In linea di principio se la società assegnante determinerà il valore degli immobili oggetto di assegnazione sulla base delle rendite catastali sarà al riparo da possibili accertamenti fiscali. In alcuni casi potrebbe essere più conveniente scegliere il valore normale determinato ai sensi dell’art. 9 del TUIR, ma un eventuale accertamento potrebbe avere conseguenze anche ai fini delle imposte sui redditi.
Si consideri ad esempio il caso in cui il valore catastale sia pari a 200.000 euro e l’immobile sia iscritto in bilancio per un valore pari a 220.000 euro. In tale ipotesi si realizza una minusvalenza con la conseguenza che non deve essere liquidata, né versata alcuna imposta sostitutiva. Se l’atto è soggetto all’applicazione dell’imposta di registro, ridotta alla metà, quindi pari al 4,5%, il tributo dovrà essere applicato al valore catastale.
Ai fini delle imposte sui redditi, se l’operazione viene effettuata con l’annullamento di riserve di utili, il dividendo sarà pari al valore catastale degli immobili oggetto di assegnazione. Tale valore dovrebbe essere diminuito dall’imposta sostitutiva che nel caso in esame risulta pari a zero. Il dividendo risulta imponibile nella misura del 49,72%. In questa ipotesi il contribuente è al riparo da possibili accertamenti fiscali.
La società assegnante potrebbe però abbandonare il valore catastale scegliendo di determinare il valore dell’immobile ai sensi dell’art. 9 del TUIR. Ad esempio se il socio assegnatario dovesse ritenere di poter vendere l’immobile ad un prezzo di 500.000 euro, la società assegnante potrebbe scegliere un valore di assegnazione più o meno corrispondente. In tale ipotesi se il socio persona fisica dovesse successivamente vendere il predetto immobile al prezzo così determinato la plusvalenza che realizzerà sarà pari a zero.
La mancata applicazione del valore catastale consentirà all’Agenzia delle entrate di rettificare liberamente, senza alcun vincolo, il valore dell’immobile oggetto di assegnazione. Tale circostanza darà luogo ad un aggravio di imposizione anche ai fini delle imposte sui redditi in capo ai soci. L’imposta sostitutiva sarà stata liquidata dalla società sulla differenza tra il valore di assegnazione, pari a 500.000 euro e il costo dell’immobile, pari a 220.000 euro. La plusvalenza di 280.000 euro avrà scontato l’imposta sostitutiva dell’8% per un ammontare complessivo dovuto pari a 22.400 euro.
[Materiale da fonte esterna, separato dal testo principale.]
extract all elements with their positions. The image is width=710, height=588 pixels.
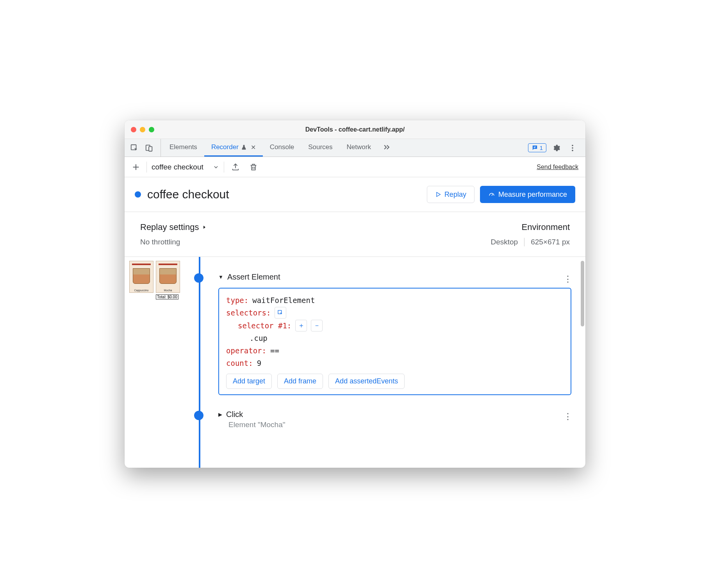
screenshot-thumb[interactable]: Cappuccino: [129, 261, 153, 293]
svg-rect-2: [149, 146, 152, 151]
recording-header: coffee checkout Replay Measure performan…: [125, 177, 585, 212]
kebab-menu-icon[interactable]: [566, 141, 579, 155]
button-label: Measure performance: [498, 191, 567, 199]
screenshot-thumb[interactable]: Mocha: [156, 261, 180, 293]
tab-label: Recorder: [211, 143, 239, 151]
prop-key: count: [226, 359, 248, 367]
recorder-toolbar: coffee checkout Send feedback: [125, 157, 585, 177]
environment-dimensions: 625×671 px: [531, 238, 570, 246]
divider: [524, 238, 524, 246]
recording-select[interactable]: coffee checkout: [152, 163, 219, 171]
divider: [146, 162, 147, 173]
svg-rect-3: [533, 147, 536, 147]
add-target-button[interactable]: Add target: [226, 374, 272, 389]
selector-value[interactable]: .cup: [250, 332, 268, 344]
button-label: Replay: [444, 191, 466, 199]
tab-label: Elements: [169, 143, 197, 151]
screenshot-thumbnails: Cappuccino Mocha Total: $0.00: [125, 257, 187, 468]
steps-column: ▼ Assert Element ⋮ type: waitForElement …: [187, 257, 585, 468]
step-kebab-menu[interactable]: ⋮: [562, 273, 574, 286]
tab-network[interactable]: Network: [340, 139, 378, 157]
svg-rect-4: [533, 148, 535, 148]
play-icon: [435, 191, 441, 198]
svg-point-6: [572, 147, 573, 149]
settings-gear-icon[interactable]: [549, 141, 563, 155]
replay-settings-toggle[interactable]: Replay settings: [140, 222, 491, 232]
inspect-element-icon[interactable]: [128, 141, 141, 155]
step-click: ▶ Click Element "Mocha" ⋮: [218, 410, 571, 429]
pick-selector-icon[interactable]: [275, 307, 286, 319]
issues-icon: [532, 144, 538, 151]
environment-device: Desktop: [491, 238, 518, 246]
add-selector-icon[interactable]: ＋: [295, 320, 307, 331]
tab-console[interactable]: Console: [263, 139, 301, 157]
tab-recorder[interactable]: Recorder ✕: [204, 139, 263, 157]
tab-sources[interactable]: Sources: [301, 139, 339, 157]
prop-key: selectors: [226, 308, 266, 317]
step-dot: [194, 411, 203, 420]
svg-point-5: [572, 144, 573, 146]
scrollbar-thumb[interactable]: [581, 261, 584, 326]
tab-label: Network: [347, 143, 371, 151]
measure-performance-button[interactable]: Measure performance: [480, 186, 575, 203]
chevron-down-icon: [213, 164, 219, 170]
step-title: Click: [226, 410, 243, 419]
add-asserted-events-button[interactable]: Add assertedEvents: [328, 374, 405, 389]
recording-status-dot: [135, 191, 141, 198]
svg-point-7: [572, 150, 573, 151]
replay-button[interactable]: Replay: [427, 186, 475, 203]
more-tabs-icon[interactable]: [378, 139, 395, 157]
prop-value[interactable]: 9: [257, 357, 261, 369]
replay-settings-label: Replay settings: [140, 222, 199, 232]
add-frame-button[interactable]: Add frame: [277, 374, 323, 389]
flask-icon: [241, 144, 247, 150]
throttling-value: No throttling: [140, 238, 491, 246]
recording-title: coffee checkout: [147, 188, 229, 201]
timeline-area: Cappuccino Mocha Total: $0.00 ▼ Assert E…: [125, 257, 585, 468]
step-title: Assert Element: [227, 273, 280, 282]
device-toolbar-icon[interactable]: [143, 141, 156, 155]
devtools-window: DevTools - coffee-cart.netlify.app/ Elem…: [125, 120, 585, 468]
prop-key: type: [226, 296, 244, 305]
export-icon[interactable]: [229, 160, 242, 174]
chevron-right-icon: ▶: [218, 412, 222, 417]
environment-label: Environment: [491, 222, 570, 232]
replay-settings-row: Replay settings No throttling Environmen…: [125, 212, 585, 257]
send-feedback-link[interactable]: Send feedback: [537, 164, 580, 171]
step-subtitle: Element "Mocha": [228, 421, 571, 429]
prop-key: selector #1: [238, 321, 287, 330]
divider: [224, 162, 224, 173]
step-kebab-menu[interactable]: ⋮: [562, 410, 574, 423]
gauge-icon: [488, 191, 495, 198]
issues-badge[interactable]: 1: [528, 143, 546, 152]
total-label: Total: $0.00: [156, 294, 178, 299]
prop-value[interactable]: ==: [270, 344, 279, 357]
devtools-tabbar: Elements Recorder ✕ Console Sources Netw…: [125, 139, 585, 157]
recording-name: coffee checkout: [152, 163, 203, 171]
prop-value[interactable]: waitForElement: [252, 294, 315, 306]
tab-label: Console: [270, 143, 294, 151]
new-recording-button[interactable]: [130, 160, 142, 174]
step-header[interactable]: ▼ Assert Element: [218, 273, 571, 282]
step-header[interactable]: ▶ Click: [218, 410, 571, 419]
close-tab-icon[interactable]: ✕: [251, 144, 256, 151]
window-title: DevTools - coffee-cart.netlify.app/: [125, 126, 585, 133]
prop-key: operator: [226, 346, 262, 355]
tab-elements[interactable]: Elements: [162, 139, 204, 157]
tab-label: Sources: [308, 143, 332, 151]
chevron-down-icon: ▼: [218, 274, 223, 280]
step-assert-element: ▼ Assert Element ⋮ type: waitForElement …: [218, 273, 571, 395]
step-dot: [194, 273, 203, 283]
titlebar: DevTools - coffee-cart.netlify.app/: [125, 120, 585, 139]
step-details-card: type: waitForElement selectors: selector…: [218, 288, 571, 395]
chevron-right-icon: [202, 225, 207, 230]
delete-icon[interactable]: [247, 160, 260, 174]
issues-count: 1: [540, 144, 543, 151]
remove-selector-icon[interactable]: －: [311, 320, 323, 331]
timeline-rail: [199, 257, 200, 468]
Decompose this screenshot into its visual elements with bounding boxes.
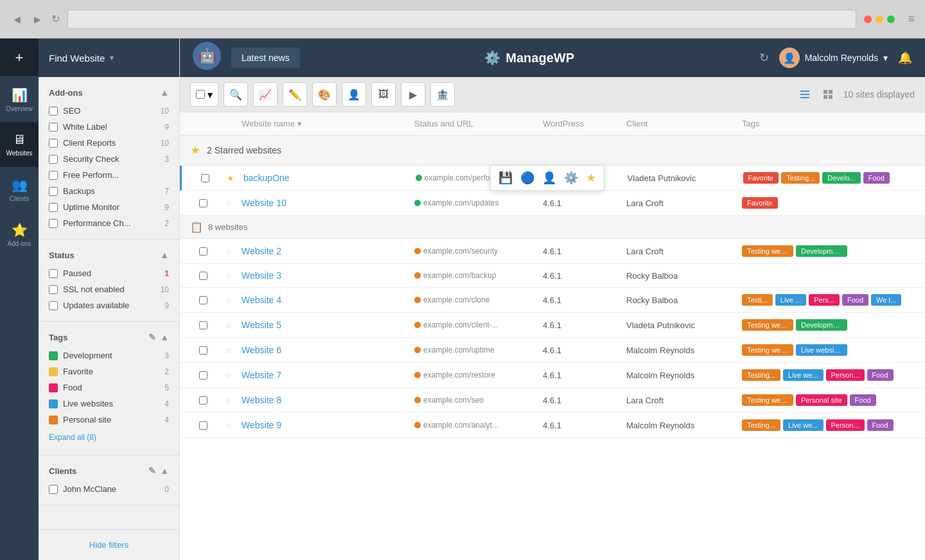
nav-overview[interactable]: 📊 Overview bbox=[0, 77, 39, 122]
tag-live[interactable]: Live we... bbox=[783, 419, 823, 431]
filter-free-perform-checkbox[interactable] bbox=[49, 171, 58, 180]
filter-updates[interactable]: Updates available 9 bbox=[39, 297, 179, 313]
grid-view-button[interactable] bbox=[818, 84, 838, 105]
filter-security-check[interactable]: Security Check 3 bbox=[39, 151, 179, 167]
tag-live[interactable]: Live we... bbox=[783, 369, 823, 381]
tag-testing[interactable]: Testing... bbox=[781, 172, 820, 184]
site-name-link[interactable]: Website 7 bbox=[242, 370, 281, 380]
filter-security-check-checkbox[interactable] bbox=[49, 155, 58, 164]
popup-star-icon[interactable]: ★ bbox=[586, 171, 596, 185]
row-checkbox[interactable] bbox=[199, 272, 207, 280]
filter-tag-food[interactable]: Food 5 bbox=[39, 380, 179, 396]
popup-user-icon[interactable]: 👤 bbox=[542, 171, 556, 185]
hide-filters-button[interactable]: Hide filters bbox=[39, 529, 179, 560]
clients-collapse-icon[interactable]: ▲ bbox=[160, 466, 169, 476]
edit-button[interactable]: ✏️ bbox=[283, 82, 307, 107]
filter-uptime-monitor-checkbox[interactable] bbox=[49, 203, 58, 212]
clients-edit-icon[interactable]: ✎ bbox=[148, 466, 156, 476]
popup-backup-icon[interactable]: 💾 bbox=[498, 171, 513, 185]
site-name-link[interactable]: Website 4 bbox=[242, 295, 281, 305]
tag-food[interactable]: Food bbox=[867, 419, 894, 431]
row-star-cell[interactable]: ☆ bbox=[216, 421, 242, 430]
site-name-link[interactable]: Website 6 bbox=[242, 345, 281, 355]
bank-button[interactable]: 🏦 bbox=[430, 82, 455, 107]
filter-tag-favorite[interactable]: Favorite 2 bbox=[39, 363, 179, 380]
tags-collapse-icon[interactable]: ▲ bbox=[160, 332, 169, 342]
site-name-link[interactable]: Website 10 bbox=[242, 198, 286, 208]
tag-testing-websites[interactable]: Testing websites bbox=[742, 344, 793, 356]
row-star-cell[interactable]: ☆ bbox=[216, 320, 242, 330]
tag-we-l[interactable]: We l... bbox=[871, 294, 901, 306]
filter-seo-checkbox[interactable] bbox=[49, 107, 58, 116]
row-star-cell[interactable]: ☆ bbox=[216, 396, 242, 405]
filter-tag-live-websites[interactable]: Live websites 4 bbox=[39, 396, 179, 412]
addons-collapse-icon[interactable]: ▲ bbox=[160, 87, 169, 98]
tag-live[interactable]: Live ... bbox=[775, 294, 806, 306]
filter-performance-checkbox[interactable] bbox=[49, 219, 58, 228]
site-name-link[interactable]: Website 8 bbox=[242, 395, 281, 405]
row-star-cell[interactable]: ★ bbox=[218, 173, 243, 183]
row-star-cell[interactable]: ☆ bbox=[216, 371, 242, 380]
row-star-cell[interactable]: ☆ bbox=[216, 346, 242, 355]
row-star-cell[interactable]: ☆ bbox=[216, 247, 242, 256]
refresh-button[interactable]: ↻ bbox=[51, 13, 60, 25]
site-name-link[interactable]: backupOne bbox=[243, 173, 290, 183]
tag-personal[interactable]: Person... bbox=[826, 369, 865, 381]
tags-edit-icon[interactable]: ✎ bbox=[148, 332, 156, 342]
filter-client-reports-checkbox[interactable] bbox=[49, 139, 58, 148]
filter-performance[interactable]: Performance Ch... 2 bbox=[39, 215, 179, 231]
add-button[interactable]: + bbox=[0, 39, 39, 77]
row-star-cell[interactable]: ☆ bbox=[216, 271, 242, 281]
row-checkbox[interactable] bbox=[199, 396, 207, 405]
filter-tag-development[interactable]: Development 3 bbox=[39, 347, 179, 363]
row-checkbox[interactable] bbox=[199, 247, 207, 256]
user-menu-button[interactable]: 👤 Malcolm Reynolds ▾ bbox=[779, 48, 888, 68]
filter-client-john[interactable]: John McClane 0 bbox=[39, 481, 179, 497]
search-toolbar-button[interactable]: 🔍 bbox=[224, 82, 248, 107]
tag-favorite[interactable]: Favorite bbox=[743, 172, 779, 184]
tag-testing[interactable]: Testi... bbox=[742, 294, 773, 306]
site-name-link[interactable]: Website 2 bbox=[242, 246, 281, 256]
tag-testing[interactable]: Testing... bbox=[742, 419, 780, 431]
tag-personal[interactable]: Personal site bbox=[796, 394, 847, 406]
site-name-link[interactable]: Website 5 bbox=[242, 320, 281, 330]
filter-paused-checkbox[interactable] bbox=[49, 269, 58, 278]
filter-seo[interactable]: SEO 10 bbox=[39, 103, 179, 119]
tag-testing-websites[interactable]: Testing websites bbox=[742, 319, 793, 331]
analytics-button[interactable]: 📈 bbox=[253, 82, 278, 107]
theme-button[interactable]: 🎨 bbox=[312, 82, 337, 107]
row-star-cell[interactable]: ☆ bbox=[216, 295, 242, 305]
filter-ssl-checkbox[interactable] bbox=[49, 285, 58, 294]
site-name-link[interactable]: Website 3 bbox=[242, 270, 281, 281]
row-checkbox[interactable] bbox=[199, 296, 207, 304]
expand-all-tags[interactable]: Expand all (8) bbox=[39, 428, 179, 447]
back-button[interactable]: ◀ bbox=[10, 13, 23, 26]
tag-testing-web[interactable]: Testing web... bbox=[742, 394, 793, 406]
list-view-button[interactable] bbox=[795, 84, 815, 105]
row-checkbox[interactable] bbox=[201, 174, 209, 182]
tag-personal[interactable]: Person... bbox=[826, 419, 865, 431]
filter-client-john-checkbox[interactable] bbox=[49, 485, 58, 494]
tag-food[interactable]: Food bbox=[850, 394, 876, 406]
filter-backups-checkbox[interactable] bbox=[49, 187, 58, 196]
tag-development[interactable]: Development bbox=[796, 245, 847, 257]
tag-favorite[interactable]: Favorite bbox=[742, 197, 778, 209]
play-button[interactable]: ▶ bbox=[401, 82, 425, 107]
filter-client-reports[interactable]: Client Reports 10 bbox=[39, 135, 179, 151]
filter-uptime-monitor[interactable]: Uptime Monitor 9 bbox=[39, 199, 179, 215]
notification-button[interactable]: 🔔 bbox=[898, 51, 912, 65]
row-checkbox[interactable] bbox=[199, 346, 207, 354]
tag-development[interactable]: Develo... bbox=[822, 172, 860, 184]
popup-settings-icon[interactable]: ⚙️ bbox=[564, 171, 578, 185]
tag-testing[interactable]: Testing... bbox=[742, 369, 780, 381]
user-toolbar-button[interactable]: 👤 bbox=[342, 82, 366, 107]
row-star-cell[interactable]: ☆ bbox=[216, 198, 242, 208]
filter-paused[interactable]: Paused 1 bbox=[39, 265, 179, 281]
row-checkbox[interactable] bbox=[199, 421, 207, 430]
select-all-checkbox[interactable] bbox=[196, 90, 205, 99]
row-checkbox[interactable] bbox=[199, 199, 207, 207]
tag-live-websites[interactable]: Live websites bbox=[796, 344, 847, 356]
select-dropdown-arrow[interactable]: ▾ bbox=[207, 89, 213, 101]
filter-ssl[interactable]: SSL not enabled 10 bbox=[39, 281, 179, 297]
tag-food[interactable]: Food bbox=[842, 294, 868, 306]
Secondo i chiarimenti forniti dall’Agenzia delle entrate il socio di società di capitali assegnatario assoggetta a tassazione come dividendo il valore normale/catastale del bene assegnato, al netto degli importi assoggettati a imposta sostitutiva dalla società (differenza tra valore normale/catastale e valore fiscale del bene + riserve in sospensione d’imposta annullate). Si consideri il caso in cui l’Agenzia delle entrate, non essendo vincolata al valore catastale, rettifichi il valore di assegnazione dichiarato elevandolo da 500.000 a 700.000 euro. In questo caso gli effetti saranno deflagranti.
Se l’atto sarà stato assoggettato all’imposta di registro in misura proporzionale l’Ufficio chiederà al contribuente l’imposta di registro pari al 4,5 per cento sul maggior valore, quindi su 200.000 euro. Analogamente l’Ufficio chiederà di versare la maggiore imposta sostitutiva, pari all’8 per cento del maggior valore oltre alle sanzioni. Gli effetti si verificheranno anche in capo ai soci. Il dividendo sarà pari al valore normale dell’immobile, così come rideterminato, quindi 700.000 euro, al netto della maggiore imposta sostitutiva pari a 38.400. Il dividendo sarà pari alla differenza, cioè a 661.600. L’importo tassabile sarà pari, come normalmente avviene per i dividendi, al 49,72%.